Directions for this task: Where in the data below does the word "được" appear? Copy each line that holds it.

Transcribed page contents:
_ _ _ _ _
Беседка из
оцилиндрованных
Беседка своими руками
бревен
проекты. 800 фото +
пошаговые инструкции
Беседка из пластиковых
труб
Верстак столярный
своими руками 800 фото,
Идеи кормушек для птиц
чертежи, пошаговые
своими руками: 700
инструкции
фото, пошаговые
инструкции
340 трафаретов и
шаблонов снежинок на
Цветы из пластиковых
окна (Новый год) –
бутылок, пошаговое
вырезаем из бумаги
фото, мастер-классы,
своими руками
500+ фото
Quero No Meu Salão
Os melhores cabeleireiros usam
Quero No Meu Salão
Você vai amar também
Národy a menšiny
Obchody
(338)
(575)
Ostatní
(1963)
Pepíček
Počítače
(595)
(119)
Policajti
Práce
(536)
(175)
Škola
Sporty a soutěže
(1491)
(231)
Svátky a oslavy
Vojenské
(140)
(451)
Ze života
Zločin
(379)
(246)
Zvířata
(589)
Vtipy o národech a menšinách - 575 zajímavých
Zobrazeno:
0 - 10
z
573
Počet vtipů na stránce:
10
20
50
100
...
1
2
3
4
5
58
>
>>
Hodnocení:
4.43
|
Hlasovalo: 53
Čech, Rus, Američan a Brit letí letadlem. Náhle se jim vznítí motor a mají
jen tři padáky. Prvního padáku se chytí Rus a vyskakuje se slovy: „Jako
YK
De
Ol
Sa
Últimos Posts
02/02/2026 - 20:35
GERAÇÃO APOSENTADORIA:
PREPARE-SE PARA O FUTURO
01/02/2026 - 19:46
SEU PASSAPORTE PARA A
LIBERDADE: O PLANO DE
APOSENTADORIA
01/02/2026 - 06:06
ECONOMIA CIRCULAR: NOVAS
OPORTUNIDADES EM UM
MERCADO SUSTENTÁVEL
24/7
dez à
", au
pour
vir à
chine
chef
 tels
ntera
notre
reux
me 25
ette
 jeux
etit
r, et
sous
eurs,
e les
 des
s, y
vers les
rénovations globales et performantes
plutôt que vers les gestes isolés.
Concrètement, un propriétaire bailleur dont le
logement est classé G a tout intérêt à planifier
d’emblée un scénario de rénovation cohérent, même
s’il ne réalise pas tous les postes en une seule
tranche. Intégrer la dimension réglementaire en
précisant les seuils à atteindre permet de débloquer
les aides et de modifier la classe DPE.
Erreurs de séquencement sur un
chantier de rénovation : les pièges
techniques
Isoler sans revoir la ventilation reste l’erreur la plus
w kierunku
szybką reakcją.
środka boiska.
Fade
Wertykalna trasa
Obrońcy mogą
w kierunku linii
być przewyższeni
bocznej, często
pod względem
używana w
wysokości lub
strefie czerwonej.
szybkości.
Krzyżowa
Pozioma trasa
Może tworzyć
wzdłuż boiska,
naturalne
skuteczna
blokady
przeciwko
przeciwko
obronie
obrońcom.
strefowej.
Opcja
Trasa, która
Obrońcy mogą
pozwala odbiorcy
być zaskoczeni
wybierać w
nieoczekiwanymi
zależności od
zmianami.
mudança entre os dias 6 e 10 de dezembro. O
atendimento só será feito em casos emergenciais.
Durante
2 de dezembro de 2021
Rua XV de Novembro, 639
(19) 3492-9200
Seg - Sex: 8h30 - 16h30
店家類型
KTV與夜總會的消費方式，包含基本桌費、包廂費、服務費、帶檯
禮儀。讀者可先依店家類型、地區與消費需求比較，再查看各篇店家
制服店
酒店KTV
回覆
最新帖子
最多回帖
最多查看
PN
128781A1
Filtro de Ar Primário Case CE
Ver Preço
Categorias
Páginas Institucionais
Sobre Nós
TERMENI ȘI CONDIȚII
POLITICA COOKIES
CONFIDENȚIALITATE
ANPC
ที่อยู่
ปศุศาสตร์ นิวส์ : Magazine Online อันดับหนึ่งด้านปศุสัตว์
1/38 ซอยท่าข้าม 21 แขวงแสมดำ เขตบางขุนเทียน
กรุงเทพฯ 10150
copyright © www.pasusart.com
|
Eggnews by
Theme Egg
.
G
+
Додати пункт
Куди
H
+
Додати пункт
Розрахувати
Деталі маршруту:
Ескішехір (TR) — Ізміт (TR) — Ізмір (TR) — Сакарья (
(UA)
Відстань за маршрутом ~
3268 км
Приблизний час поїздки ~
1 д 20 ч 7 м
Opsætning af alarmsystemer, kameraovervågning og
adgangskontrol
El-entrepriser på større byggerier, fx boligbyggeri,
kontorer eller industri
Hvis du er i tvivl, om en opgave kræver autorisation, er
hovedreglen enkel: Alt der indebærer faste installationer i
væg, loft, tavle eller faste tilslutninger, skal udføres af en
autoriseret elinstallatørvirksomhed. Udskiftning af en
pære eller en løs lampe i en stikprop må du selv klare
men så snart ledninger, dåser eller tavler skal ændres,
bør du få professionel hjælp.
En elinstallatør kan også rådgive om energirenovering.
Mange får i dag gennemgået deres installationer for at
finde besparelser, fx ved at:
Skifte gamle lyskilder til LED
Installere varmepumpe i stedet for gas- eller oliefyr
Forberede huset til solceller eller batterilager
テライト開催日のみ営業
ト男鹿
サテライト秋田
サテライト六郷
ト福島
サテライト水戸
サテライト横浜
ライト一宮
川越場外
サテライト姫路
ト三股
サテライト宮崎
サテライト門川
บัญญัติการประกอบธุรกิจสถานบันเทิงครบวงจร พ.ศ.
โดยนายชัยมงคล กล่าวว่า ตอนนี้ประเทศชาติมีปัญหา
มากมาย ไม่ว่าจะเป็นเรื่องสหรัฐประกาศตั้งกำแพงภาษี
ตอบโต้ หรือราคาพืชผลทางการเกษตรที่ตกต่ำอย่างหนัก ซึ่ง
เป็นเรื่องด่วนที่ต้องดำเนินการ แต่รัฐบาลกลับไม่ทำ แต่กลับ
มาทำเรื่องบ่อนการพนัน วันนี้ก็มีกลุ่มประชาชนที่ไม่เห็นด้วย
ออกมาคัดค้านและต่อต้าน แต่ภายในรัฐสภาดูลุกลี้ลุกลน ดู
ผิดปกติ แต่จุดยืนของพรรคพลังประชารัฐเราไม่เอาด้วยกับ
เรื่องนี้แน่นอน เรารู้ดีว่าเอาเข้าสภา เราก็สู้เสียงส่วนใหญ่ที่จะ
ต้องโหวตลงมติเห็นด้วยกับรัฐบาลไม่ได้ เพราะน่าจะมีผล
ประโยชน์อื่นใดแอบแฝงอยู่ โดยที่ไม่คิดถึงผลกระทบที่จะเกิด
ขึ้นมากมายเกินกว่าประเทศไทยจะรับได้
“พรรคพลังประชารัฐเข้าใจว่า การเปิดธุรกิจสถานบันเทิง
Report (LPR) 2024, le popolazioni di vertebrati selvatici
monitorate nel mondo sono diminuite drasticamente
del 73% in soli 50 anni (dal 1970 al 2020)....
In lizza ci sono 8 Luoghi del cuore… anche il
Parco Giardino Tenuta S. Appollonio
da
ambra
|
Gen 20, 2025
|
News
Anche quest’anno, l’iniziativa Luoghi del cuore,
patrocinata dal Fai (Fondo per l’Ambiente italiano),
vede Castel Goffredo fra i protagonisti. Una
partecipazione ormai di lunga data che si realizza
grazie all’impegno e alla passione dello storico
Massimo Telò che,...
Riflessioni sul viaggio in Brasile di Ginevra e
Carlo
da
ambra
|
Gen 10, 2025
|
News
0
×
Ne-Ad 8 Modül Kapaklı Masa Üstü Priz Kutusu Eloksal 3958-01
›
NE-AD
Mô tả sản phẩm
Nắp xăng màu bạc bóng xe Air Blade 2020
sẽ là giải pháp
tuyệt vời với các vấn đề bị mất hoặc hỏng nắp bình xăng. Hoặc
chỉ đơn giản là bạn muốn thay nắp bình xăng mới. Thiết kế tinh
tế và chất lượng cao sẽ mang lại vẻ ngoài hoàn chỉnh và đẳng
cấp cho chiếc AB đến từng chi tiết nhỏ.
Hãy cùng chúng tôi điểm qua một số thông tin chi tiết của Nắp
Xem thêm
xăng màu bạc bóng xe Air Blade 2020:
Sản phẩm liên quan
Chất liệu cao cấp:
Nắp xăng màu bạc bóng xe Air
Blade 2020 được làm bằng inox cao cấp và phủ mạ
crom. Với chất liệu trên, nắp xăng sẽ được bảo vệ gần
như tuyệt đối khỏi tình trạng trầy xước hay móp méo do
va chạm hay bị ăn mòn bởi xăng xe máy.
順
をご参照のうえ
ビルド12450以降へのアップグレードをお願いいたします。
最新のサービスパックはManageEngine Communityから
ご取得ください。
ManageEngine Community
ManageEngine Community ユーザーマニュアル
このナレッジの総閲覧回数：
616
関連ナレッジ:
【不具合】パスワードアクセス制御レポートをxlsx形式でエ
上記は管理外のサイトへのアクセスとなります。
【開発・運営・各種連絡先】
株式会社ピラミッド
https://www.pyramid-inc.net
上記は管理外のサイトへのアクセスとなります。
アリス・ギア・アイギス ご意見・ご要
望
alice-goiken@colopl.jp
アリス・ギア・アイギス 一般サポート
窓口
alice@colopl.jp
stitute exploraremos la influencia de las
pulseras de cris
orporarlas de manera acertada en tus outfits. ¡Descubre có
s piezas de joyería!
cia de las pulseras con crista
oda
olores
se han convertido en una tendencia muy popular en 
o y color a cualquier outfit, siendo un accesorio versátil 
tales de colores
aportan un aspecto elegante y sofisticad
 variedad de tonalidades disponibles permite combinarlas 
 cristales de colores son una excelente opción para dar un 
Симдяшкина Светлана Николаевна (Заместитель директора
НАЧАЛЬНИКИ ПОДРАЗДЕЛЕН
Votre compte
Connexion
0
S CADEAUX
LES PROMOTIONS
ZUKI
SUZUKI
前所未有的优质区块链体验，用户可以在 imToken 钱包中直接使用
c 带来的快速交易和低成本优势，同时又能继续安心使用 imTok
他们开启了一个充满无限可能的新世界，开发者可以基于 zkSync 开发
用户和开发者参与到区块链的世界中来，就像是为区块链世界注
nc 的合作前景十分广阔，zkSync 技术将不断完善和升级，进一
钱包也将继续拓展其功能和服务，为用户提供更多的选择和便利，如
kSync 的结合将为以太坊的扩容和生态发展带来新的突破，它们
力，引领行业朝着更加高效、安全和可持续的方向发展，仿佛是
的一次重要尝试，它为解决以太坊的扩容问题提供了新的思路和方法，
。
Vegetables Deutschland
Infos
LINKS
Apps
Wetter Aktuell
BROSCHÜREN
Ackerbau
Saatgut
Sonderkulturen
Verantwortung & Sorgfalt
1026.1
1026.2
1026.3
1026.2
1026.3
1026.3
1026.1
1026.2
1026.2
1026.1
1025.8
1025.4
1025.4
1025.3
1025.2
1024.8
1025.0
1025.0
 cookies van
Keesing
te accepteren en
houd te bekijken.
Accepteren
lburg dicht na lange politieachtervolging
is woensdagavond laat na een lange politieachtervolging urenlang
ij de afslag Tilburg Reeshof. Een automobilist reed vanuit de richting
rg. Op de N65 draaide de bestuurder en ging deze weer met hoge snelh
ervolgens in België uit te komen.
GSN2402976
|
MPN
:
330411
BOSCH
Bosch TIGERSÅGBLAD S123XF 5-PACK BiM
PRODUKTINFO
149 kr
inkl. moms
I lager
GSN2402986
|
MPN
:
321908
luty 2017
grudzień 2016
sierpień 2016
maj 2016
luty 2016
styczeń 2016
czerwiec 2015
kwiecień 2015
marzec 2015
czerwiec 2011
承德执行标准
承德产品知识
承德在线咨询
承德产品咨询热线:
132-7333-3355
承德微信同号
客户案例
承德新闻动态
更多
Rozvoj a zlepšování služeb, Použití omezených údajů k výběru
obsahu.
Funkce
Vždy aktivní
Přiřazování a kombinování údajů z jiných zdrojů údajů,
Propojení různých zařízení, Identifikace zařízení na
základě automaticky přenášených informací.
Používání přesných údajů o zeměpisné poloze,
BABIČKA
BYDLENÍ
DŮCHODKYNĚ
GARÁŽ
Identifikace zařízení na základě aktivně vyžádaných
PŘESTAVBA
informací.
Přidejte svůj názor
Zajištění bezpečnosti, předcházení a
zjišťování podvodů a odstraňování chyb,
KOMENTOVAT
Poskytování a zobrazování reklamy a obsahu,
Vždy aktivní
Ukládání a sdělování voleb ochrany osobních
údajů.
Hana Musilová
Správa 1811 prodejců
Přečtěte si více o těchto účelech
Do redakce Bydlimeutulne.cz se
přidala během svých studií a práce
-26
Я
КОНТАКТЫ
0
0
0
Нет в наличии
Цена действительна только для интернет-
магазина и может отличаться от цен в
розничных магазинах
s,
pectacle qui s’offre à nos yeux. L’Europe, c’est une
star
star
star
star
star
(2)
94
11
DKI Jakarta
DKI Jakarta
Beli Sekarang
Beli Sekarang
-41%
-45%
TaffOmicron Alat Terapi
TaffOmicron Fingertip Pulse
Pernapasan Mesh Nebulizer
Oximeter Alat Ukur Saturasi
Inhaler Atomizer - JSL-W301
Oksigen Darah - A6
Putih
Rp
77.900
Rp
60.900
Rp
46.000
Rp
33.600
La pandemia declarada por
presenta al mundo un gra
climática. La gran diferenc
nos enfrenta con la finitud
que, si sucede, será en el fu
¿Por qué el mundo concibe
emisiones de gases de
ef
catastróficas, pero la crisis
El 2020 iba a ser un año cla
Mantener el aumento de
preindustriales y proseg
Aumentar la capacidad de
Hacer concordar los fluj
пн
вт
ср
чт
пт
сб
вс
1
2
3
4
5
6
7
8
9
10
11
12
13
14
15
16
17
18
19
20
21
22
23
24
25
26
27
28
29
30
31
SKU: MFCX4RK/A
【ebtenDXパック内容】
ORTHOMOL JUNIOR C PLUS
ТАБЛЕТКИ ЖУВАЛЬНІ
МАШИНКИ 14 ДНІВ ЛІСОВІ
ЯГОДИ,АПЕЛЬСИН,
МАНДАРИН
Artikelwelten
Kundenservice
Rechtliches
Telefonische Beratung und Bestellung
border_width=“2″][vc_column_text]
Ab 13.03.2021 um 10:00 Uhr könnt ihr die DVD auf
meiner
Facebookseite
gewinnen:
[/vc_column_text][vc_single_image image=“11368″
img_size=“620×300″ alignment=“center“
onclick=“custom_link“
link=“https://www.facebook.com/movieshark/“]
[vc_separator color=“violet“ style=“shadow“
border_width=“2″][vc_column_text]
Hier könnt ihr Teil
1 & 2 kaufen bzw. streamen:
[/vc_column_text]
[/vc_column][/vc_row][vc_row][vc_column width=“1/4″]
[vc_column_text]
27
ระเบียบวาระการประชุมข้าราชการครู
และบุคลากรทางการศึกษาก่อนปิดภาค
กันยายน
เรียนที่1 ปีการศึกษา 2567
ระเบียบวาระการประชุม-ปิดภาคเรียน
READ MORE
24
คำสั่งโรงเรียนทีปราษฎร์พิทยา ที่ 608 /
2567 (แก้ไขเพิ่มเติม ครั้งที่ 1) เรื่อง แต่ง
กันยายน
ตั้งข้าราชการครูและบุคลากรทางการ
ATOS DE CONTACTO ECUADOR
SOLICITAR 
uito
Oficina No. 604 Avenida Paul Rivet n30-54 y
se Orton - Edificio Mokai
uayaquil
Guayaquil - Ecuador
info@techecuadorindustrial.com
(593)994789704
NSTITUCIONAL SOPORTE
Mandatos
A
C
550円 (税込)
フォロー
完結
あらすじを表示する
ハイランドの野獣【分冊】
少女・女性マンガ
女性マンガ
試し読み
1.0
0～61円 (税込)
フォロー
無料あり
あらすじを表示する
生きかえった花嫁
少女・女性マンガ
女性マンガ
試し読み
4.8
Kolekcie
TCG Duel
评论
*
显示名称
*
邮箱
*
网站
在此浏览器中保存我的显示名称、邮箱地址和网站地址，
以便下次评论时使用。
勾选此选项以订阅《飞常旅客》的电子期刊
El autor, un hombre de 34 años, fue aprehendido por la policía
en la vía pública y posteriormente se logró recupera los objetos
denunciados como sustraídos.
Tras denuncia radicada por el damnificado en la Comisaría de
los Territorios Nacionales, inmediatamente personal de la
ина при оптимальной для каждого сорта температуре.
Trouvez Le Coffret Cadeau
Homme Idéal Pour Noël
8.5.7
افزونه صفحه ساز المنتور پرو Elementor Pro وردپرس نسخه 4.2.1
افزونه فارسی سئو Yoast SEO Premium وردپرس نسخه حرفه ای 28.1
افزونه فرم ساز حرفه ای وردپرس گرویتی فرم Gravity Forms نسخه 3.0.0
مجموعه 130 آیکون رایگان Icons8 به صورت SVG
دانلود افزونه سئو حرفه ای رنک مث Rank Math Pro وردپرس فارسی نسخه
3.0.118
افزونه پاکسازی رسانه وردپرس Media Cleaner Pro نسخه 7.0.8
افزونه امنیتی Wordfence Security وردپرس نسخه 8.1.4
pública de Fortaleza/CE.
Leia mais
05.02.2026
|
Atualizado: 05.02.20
_ _ _ _ _
Final answer:
Blade 2020 được làm bằng inox cao cấp và phủ mạ
crom. Với chất liệu trên, nắp xăng sẽ được bảo vệ gần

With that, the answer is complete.